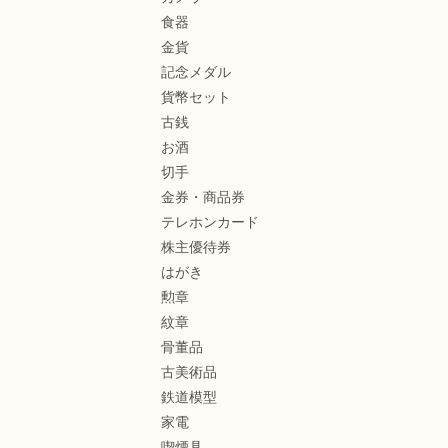
食器
金貨
記念メダル
貨幣セット
古銭
お酒
切手
金券・商品券
テレホンカード
株主優待券
はがき
勲章
紋章
骨董品
古美術品
鉄道模型
家電
喫煙具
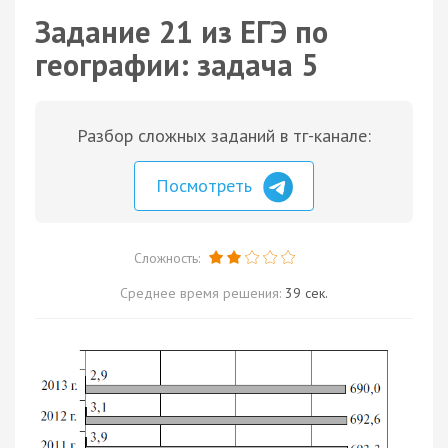
Задание 21 из ЕГЭ по
географии: задача 5
Разбор сложных заданий в тг-канале:
Посмотреть
Сложность:
Среднее время решения:
39 сек.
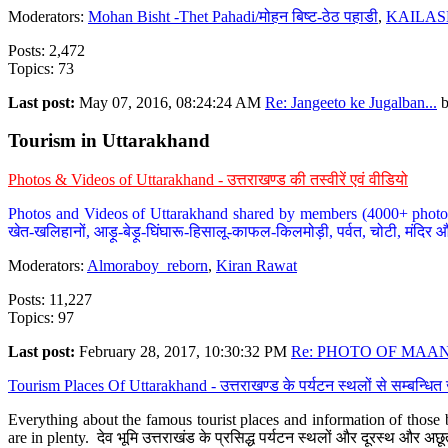
Moderators:
Mohan Bisht -Thet Pahadi/मोहन बिष्ट-ठेठ पहाडी
,
KAILAS
Posts: 2,472
Topics: 73
Last post:
May 07, 2016, 08:24:24 AM
Re: Jangeeto ke Jugalban...
Tourism in Uttarakhand
Photos & Videos of Uttarakhand - उत्तराखण्ड की तस्वीरें एवं वीडियो
Photos and Videos of Uttarakhand shared by members (4000+ photos). Y
खेत-खलिहानों, आड़ू-बेड़ू-घिंघारू-हिसालू-काफल-किलमोड़ी, पर्वत, चोटी, मंदिर औ
Moderators:
Almoraboy_reborn
,
Kiran Rawat
Posts: 11,227
Topics: 97
Last post:
February 28, 2017, 10:30:32 PM
Re: PHOTO OF MAANA
Tourism Places Of Uttarakhand - उत्तराखण्ड के पर्यटन स्थलों से सम्बन्धि
Everything about the famous tourist places and information of those b
are in plenty. देव भूमि उत्तराखंड के प्रसिद्ध पर्यटन स्थलों और दूरस्थ और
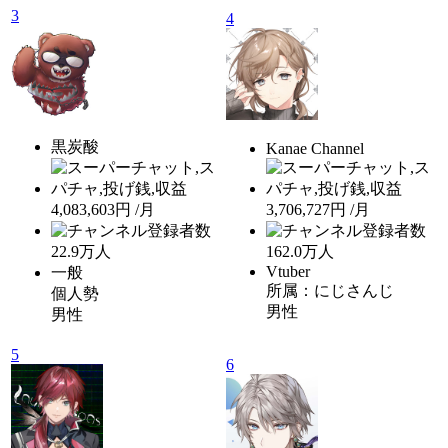
3
4
黒炭酸
Kanae Channel
4,083,603円 /月
3,706,727円 /月
22.9
万人
162.0
万人
Vtuber
一般
所属：にじさんじ
個人勢
男性
男性
5
6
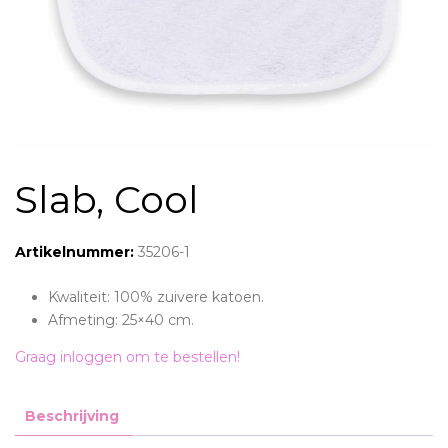
Slab, Cool
Artikelnummer:
35206-1
Kwaliteit: 100% zuivere katoen.
Afmeting: 25×40 cm.
Graag inloggen om te bestellen!
Beschrijving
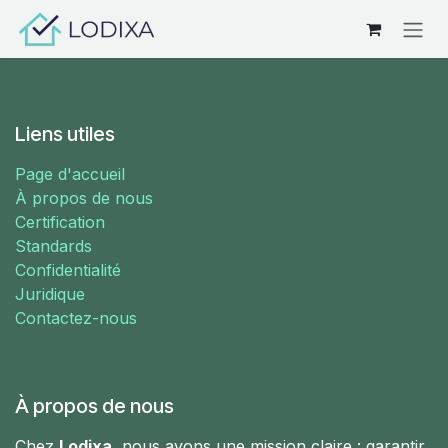
Se rendre au contenu
Liens utiles
Page d'accueil
À propos de nous
Certification
Standards
Confidentialité
Juridique
Contactez-nous
À propos de nous
Chez
Lodixa
, nous avons une mission claire : garantir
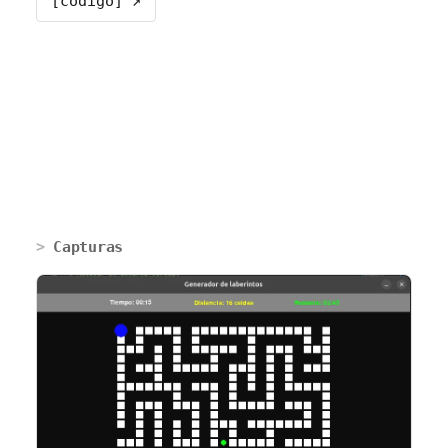
[código] ↗
Capturas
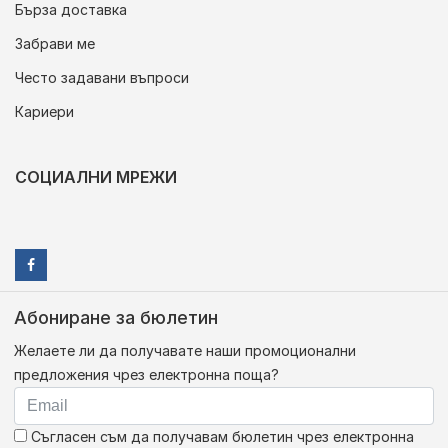
Бърза доставка
Забрави ме
Често задавани въпроси
Кариери
СОЦИАЛНИ МРЕЖИ
Абониране за бюлетин
Желаете ли да получавате наши промоционални
предложения чрез електронна поща?
Съгласен съм да получавам бюлетин чрез електронна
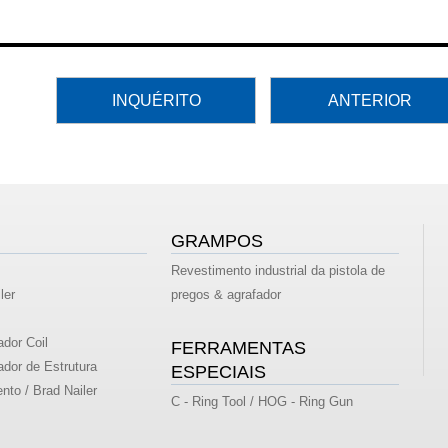
INQUÉRITO
ANTERIOR
GRAMPOS
Revestimento industrial da pistola de
ler
pregos & agrafador
dor Coil
FERRAMENTAS
dor de Estrutura
ESPECIAIS
nto / Brad Nailer
C - Ring Tool / HOG - Ring Gun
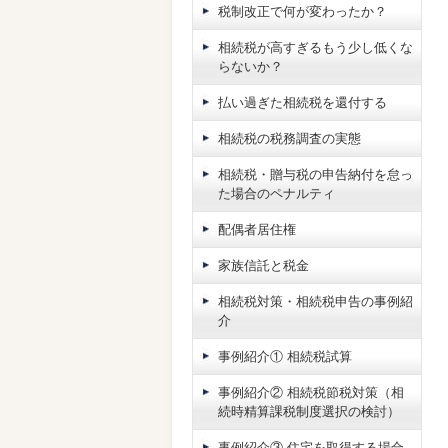
税制改正で何が変わったか？
相続税が高すぎるもう少し低くな
らないか？
払い過ぎた相続税を還付する
相続税の税務調査の実態
相続税・贈与税の申告納付を怠っ
た場合のペナルティ
配偶者居住権
家族信託と税金
相続税対策・相続税申告の事例紹
介
事例紹介① 相続税試算
事例紹介② 相続税節税対策（相
続時精算課税制度選択の検討）
事例紹介③ 住宅を取得する場合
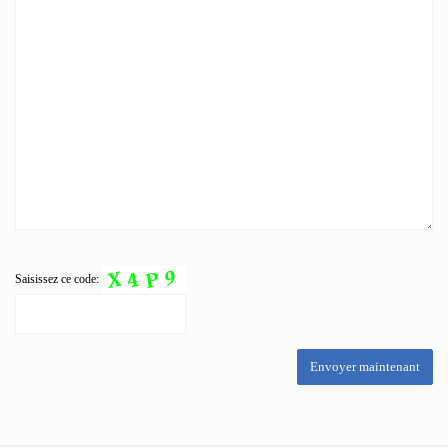
Saisissez ce code:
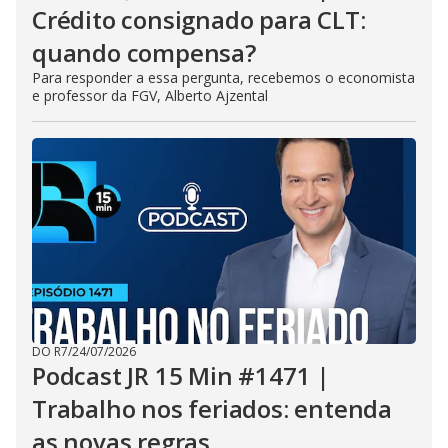
Crédito consignado para CLT:
quando compensa?
Para responder a essa pergunta, recebemos o economista
e professor da FGV, Alberto Ajzental
DO R7
/
24/07/2026
Podcast JR 15 Min #1471 |
Trabalho nos feriados: entenda
as novas regras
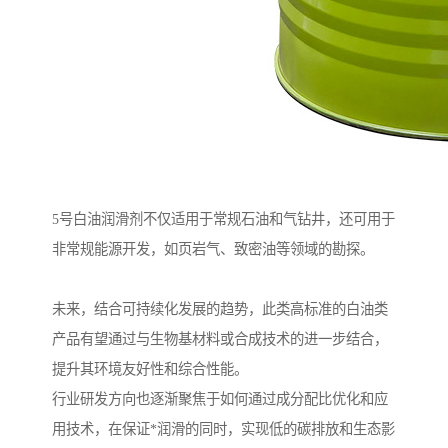
5号白油润滑剂不仅适用于常规石油和气钻井，还可用于
非常规能源开发，如页岩气、致密油等领域的勘探。
未来，结合可持续化发展的趋势，此类高标准的白油类
产品有望通过与生物基材料或合成技术的进一步结合，
提升其环境友好性和综合性能。
行业研发方向也逐渐聚焦于如何通过成分配比优化和应
用技术，在保证*润滑的同时，实现低的碳排放和生态影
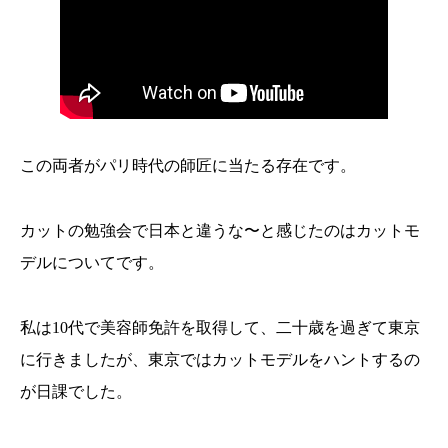
この両者がパリ時代の師匠に当たる存在です。
カットの勉強会で日本と違うな〜と感じたのはカットモ
デルについてです。
私は10代で美容師免許を取得して、二十歳を過ぎて東京
に行きましたが、東京ではカットモデルをハントするの
が日課でした。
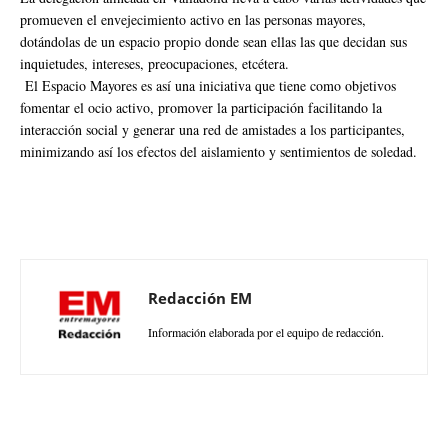
promueven el envejecimiento activo en las personas mayores,
dotándolas de un espacio propio donde sean ellas las que decidan sus
inquietudes, intereses, preocupaciones, etcétera.
El Espacio Mayores es así una iniciativa que tiene como objetivos
fomentar el ocio activo, promover la participación facilitando la
interacción social y generar una red de amistades a los participantes,
minimizando así los efectos del aislamiento y sentimientos de soledad.
Redacción EM
Información elaborada por el equipo de redacción.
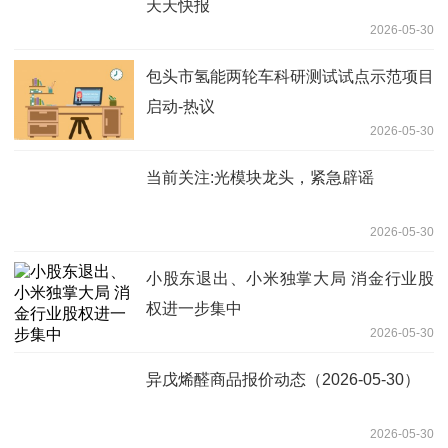
天天快报
2026-05-30
包头市氢能两轮车科研测试试点示范项目
启动-热议
2026-05-30
当前关注:光模块龙头，紧急辟谣
2026-05-30
小股东退出、小米独掌大局 消金行业股
权进一步集中
2026-05-30
异戊烯醛商品报价动态（2026-05-30）
2026-05-30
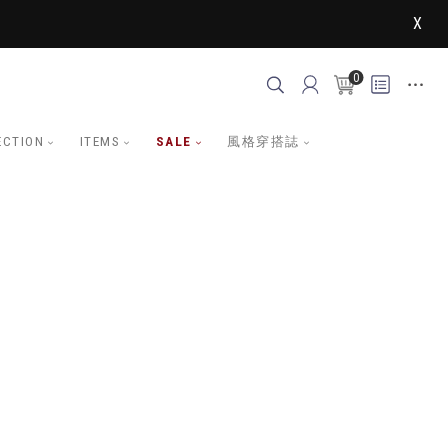
X
0
ECTION
ITEMS
SALE
風格穿搭誌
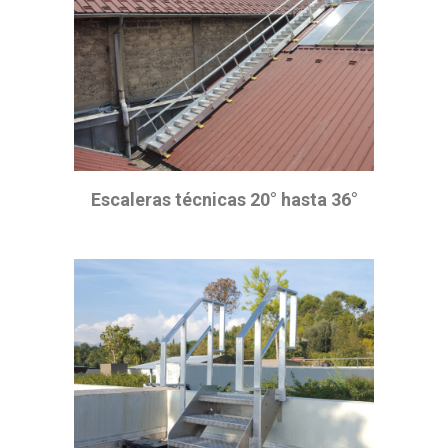
Escaleras técnicas 20° hasta 36°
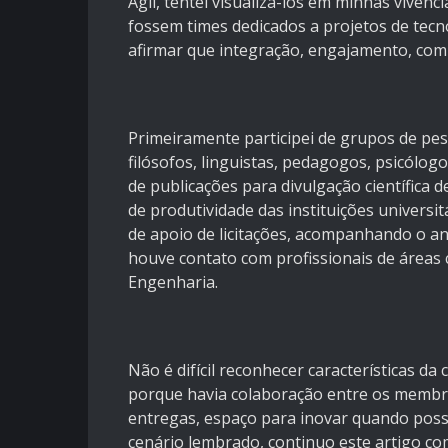
Ágil, tentei visualizá-los em minhas vivê
fossem times dedicados a projetos de tecn
afirmar que integração, engajamento, com
Primeiramente participei de grupos de pe
filósofos, linguistas, pedagogos, psicólog
de publicações para divulgação científica 
de produtividade das instituições universit
de apoio de licitações, acompanhando o a
houve contato com profissionais de áreas 
Engenharia.
Não é difícil reconhecer características da
porque havia colaboração entre os membr
entregas, espaço para inovar quando possí
cenário lembrado, continuo este artigo co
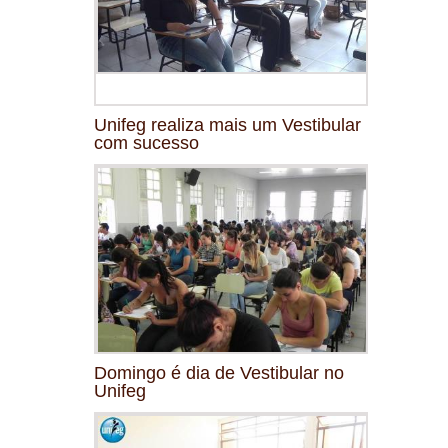
Unifeg realiza mais um Vestibular
com sucesso
Domingo é dia de Vestibular no
Unifeg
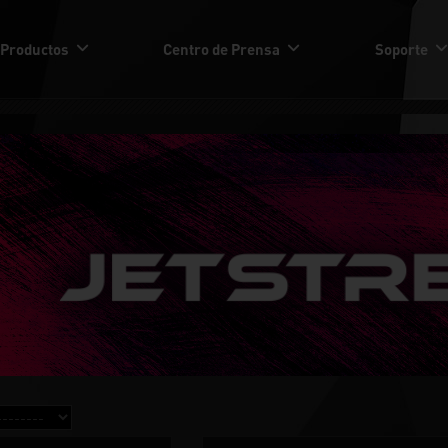
Productos
Centro de Prensa
Soporte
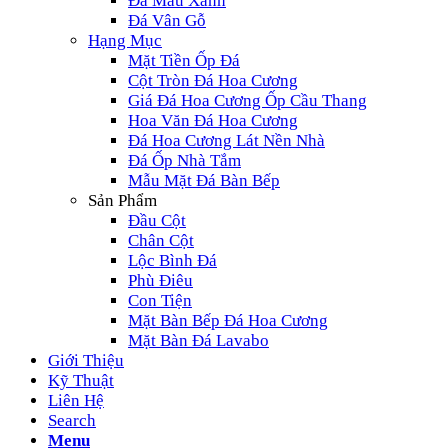
Đá Màu Xanh
Đá Vân Gỗ
Hạng Mục
Mặt Tiền Ốp Đá
Cột Tròn Đá Hoa Cương
Giá Đá Hoa Cương Ốp Cầu Thang
Hoa Văn Đá Hoa Cương
Đá Hoa Cương Lát Nền Nhà
Đá Ốp Nhà Tắm
Mẫu Mặt Đá Bàn Bếp
Sản Phẩm
Đầu Cột
Chân Cột
Lộc Bình Đá
Phù Điêu
Con Tiện
Mặt Bàn Bếp Đá Hoa Cương
Mặt Bàn Đá Lavabo
Giới Thiệu
Kỹ Thuật
Liên Hệ
Search
Menu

━━━━━━

Exercise instructions
The expected output is the material above, repeated exactly and free of pictures.

Completed exercise
食器
金貨
記念メダル
貨幣セット
古銭
お酒
切手
金券・商品券
テレホンカード
株主優待券
はがき
勲章
紋章
骨董品
古美術品
鉄道模型
家電
喫煙具
Задание 21 из ЕГЭ по
географии: задача 5
Разбор сложных заданий в тг-канале:
Посмотреть
Сложность:
Среднее время решения:
39 сек.
Moderators:
Mohan Bisht -Thet Pahadi/मोहन बिष्ट-ठेठ पहाडी
,
KAILAS
Posts: 2,472
Topics: 73
Last post:
May 07, 2016, 08:24:24 AM
Re: Jangeeto ke Jugalban...
Tourism in Uttarakhand
Photos & Videos of Uttarakhand - उत्तराखण्ड की तस्वीरें एवं वीडियो
Photos and Videos of Uttarakhand shared by members (4000+ photos). Y
खेत-खलिहानों, आड़ू-बेड़ू-घिंघारू-हिसालू-काफल-किलमोड़ी, पर्वत, चोटी, मंदिर औ
Moderators:
Almoraboy_reborn
,
Kiran Rawat
Posts: 11,227
Topics: 97
Last post:
February 28, 2017, 10:30:32 PM
Re: PHOTO OF MAANA
Tourism Places Of Uttarakhand - उत्तराखण्ड के पर्यटन स्थलों से सम्बन्धि
Everything about the famous tourist places and information of those b
are in plenty. देव भूमि उत्तराखंड के प्रसिद्ध पर्यटन स्थलों और दूरस्थ और
3
4
黒炭酸
Kanae Channel
4,083,603円 /月
3,706,727円 /月
22.9
万人
162.0
万人
Vtuber
一般
所属：にじさんじ
個人勢
男性
男性
5
6
Slab, Cool
Artikelnummer:
35206-1
Kwaliteit: 100% zuivere katoen.
Afmeting: 25×40 cm.
Graag inloggen om te bestellen!
Beschrijving
Se rendre au contenu
Liens utiles
Page d'accueil
À propos de nous
Certification
Standards
Confidentialité
Juridique
Contactez-nous
À propos de nous
Chez
Lodixa
, nous avons une mission claire : garantir
[código] ↗
Capturas
Бърза доставка
Забрави ме
Често задавани въпроси
Кариери
СОЦИАЛНИ МРЕЖИ
Абониране за бюлетин
Желаете ли да получавате наши промоционални
предложения чрез електронна поща?
Съгласен съм да получавам бюлетин чрез електронна
INQUÉRITO
ANTERIOR
GRAMPOS
Revestimento industrial da pistola de
ler
pregos & agrafador
dor Coil
FERRAMENTAS
dor de Estrutura
ESPECIAIS
nto / Brad Nailer
C - Ring Tool / HOG - Ring Gun
税制改正で何が変わったか？
相続税が高すぎるもう少し低くな
らないか？
払い過ぎた相続税を還付する
相続税の税務調査の実態
相続税・贈与税の申告納付を怠っ
た場合のペナルティ
配偶者居住権
家族信託と税金
相続税対策・相続税申告の事例紹
介
事例紹介① 相続税試算
事例紹介② 相続税節税対策（相
続時精算課税制度選択の検討）
事例紹介③ 住宅を取得する場合
Saisissez ce code:
Crédito consignado para CLT:
quando compensa?
Para responder a essa pergunta, recebemos o economista
e professor da FGV, Alberto Ajzental
DO R7
/
24/07/2026
Podcast JR 15 Min #1471 |
Trabalho nos feriados: entenda
as novas regras
5号白油润滑剂不仅适用于常规石油和气钻井，还可用于
非常规能源开发，如页岩气、致密油等领域的勘探。
未来，结合可持续化发展的趋势，此类高标准的白油类
产品有望通过与生物基材料或合成技术的进一步结合，
提升其环境友好性和综合性能。
行业研发方向也逐渐聚焦于如何通过成分配比优化和应
用技术，在保证*润滑的同时，实现低的碳排放和生态影
この両者がパリ時代の師匠に当たる存在です。
カットの勉強会で日本と違うな〜と感じたのはカットモ
デルについてです。
私は10代で美容師免許を取得して、二十歳を過ぎて東京
に行きましたが、東京ではカットモデルをハントするの
が日課でした。
promueven el envejecimiento activo en las personas mayores,
dotándolas de un espacio propio donde sean ellas las que decidan sus
inquietudes, intereses, preocupaciones, etcétera.
El Espacio Mayores es así una iniciativa que tiene como objetivos
fomentar el ocio activo, promover la participación facilitando la
interacción social y generar una red de amistades a los participantes,
minimizando así los efectos del aislamiento y sentimientos de soledad.
Redacción EM
Información elaborada por el equipo de redacción.
天天快报
2026-05-30
包头市氢能两轮车科研测试试点示范项目
启动-热议
2026-05-30
当前关注:光模块龙头，紧急辟谣
2026-05-30
小股东退出、小米独掌大局 消金行业股
权进一步集中
2026-05-30
异戊烯醛商品报价动态（2026-05-30）
2026-05-30
X
0
ECTION
ITEMS
SALE
風格穿搭誌
Escaleras técnicas 20° hasta 36°
Ágil, tentei visualizá-los em minhas vivê
fossem times dedicados a projetos de tecn
afirmar que integração, engajamento, com
Primeiramente participei de grupos de pe
filósofos, linguistas, pedagogos, psicólog
de publicações para divulgação científica 
de produtividade das instituições universit
de apoio de licitações, acompanhando o a
houve contato com profissionais de áreas 
Engenharia.
Não é difícil reconhecer características da
porque havia colaboração entre os membr
entregas, espaço para inovar quando possí
cenário lembrado, continuo este artigo co
Unifeg realiza mais um Vestibular
com sucesso
Domingo é dia de Vestibular no
Unifeg
Productos
Centro de Prensa
Soporte
Đá Màu Xanh
Đá Vân Gỗ
Hạng Mục
Mặt Tiền Ốp Đá
Cột Tròn Đá Hoa Cương
Giá Đá Hoa Cương Ốp Cầu Thang
Hoa Văn Đá Hoa Cương
Đá Hoa Cương Lát Nền Nhà
Đá Ốp Nhà Tắm
Mẫu Mặt Đá Bàn Bếp
Sản Phẩm
Đầu Cột
Chân Cột
Lộc Bình Đá
Phù Điêu
Con Tiện
Mặt Bàn Bếp Đá Hoa Cương
Mặt Bàn Đá Lavabo
Giới Thiệu
Kỹ Thuật
Liên Hệ
Search
Menu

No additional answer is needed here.